How to grow a healthy social network

 In Shining the Light, Speaker Profiles

While Brian Loew was involved in technology strategy at the Washington Post, the paper launched an online political forum. It was an early attempt to harness the dynamic and democratic potential of the web, and it didn’t go entirely as expected. Some readers behaved so badly, editors felt compelled to turn off the commenting system.

Loew is now the CEO of Inspire, a social network that connects patients to each other while accelerating clinical trial recruitment. A million unique monthly users  (235,000 of whom are registered members) gather on the site, launched in 2005, to connect with other people and access information around specific disease areas. Together, they write more than half a million words every day – the equivalent of about two Washington Posts.

So what makes the difference between melee and mind meld in an online forum? Loew, an entrepreneur since 1994 who has helped launch websites for many major publishers, says the magic lies in a few simple rules. They are:

  1. Give users anonymity but identity: Yes to Jane Smith posting under username Sunshine1000. No to Jane Smith posting under Sunshine1000 and Happy5 and Content21.
  2. Crowdsource: Enable any member to report a post as inappropriate (Would you like to buy my product?) or offensive (You’re an expletive!). “It’s astonishing,” Loew says. If something inappropriate is written in Inspire, “it’s discovered typically within minutes.”
  3. Employ good moderators: It’s easy to identify hate speech and commercial sales pitches – both forbidden on Inspire – but it’s harder to tell where healthy argument crosses the line into insult. (No topic is off-limits.) “That,” says Loew, “is where you need smart people with good judgment.” If a discussion starts generating “more heat than light,” a moderator steps in. Inspire’s ban rate is only about one in every 5,000 members. But “this tiny fraction of people can be so destructive, they can destroy a community if not moderated.”
  4. Employ software systems that guard against automated attacks: Nobody likes bots.
  5. (Bonus) Make space for experts: Inspire has exclusive relationships with 78 patient advocacy groups. If a particular discussion veers into irrationality, these partners tend to jump in and provide comment. Epatients are by their nature information seekers, Loew says. “Good information pushes out the bad.”

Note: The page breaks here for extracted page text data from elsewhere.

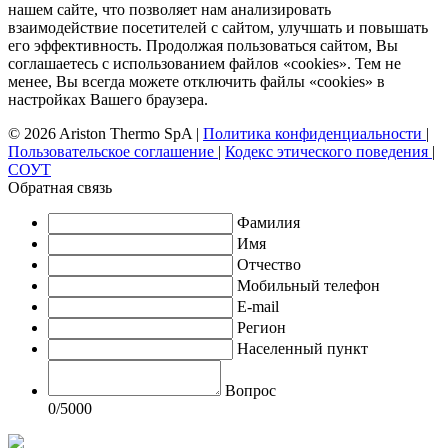
нашем сайте, что позволяет нам анализировать
взаимодействие посетителей с сайтом, улучшать и повышать
его эффективность. Продолжая пользоваться сайтом, Вы
соглашаетесь с использованием файлов «cookies». Тем не
менее, Вы всегда можете отключить файлы «cookies» в
настройках Вашего браузера.
© 2026 Ariston Thermo SpA
|
Политика конфиденциальности
|
Пользовательское соглашение
|
Кодекс этического поведения
|
СОУТ
Обратная связь
Фамилия
Имя
Отчество
Мобильный телефон
E-mail
Регион
Населенный пункт
Вопрос
0
/5000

Inspire now holds more than half a billion words of unstructured content. Eventually Loew wants to be smarter about extracting knowledge from this heap by adding features that capture quantitative data, and to expand into mobile. But he doesn’t want to lose sight of what makes for a successful community in the first place.

“People don’t wake up in the morning thinking, Oh God, I want to go enter six data points about my psoriasis,” he says. “They go to Inspire because they have a fundamental human need to connect, to talk to other people about their conditions.”

Loew will be talking about his work on healthcare social networks at Stanford Medicine X 2012.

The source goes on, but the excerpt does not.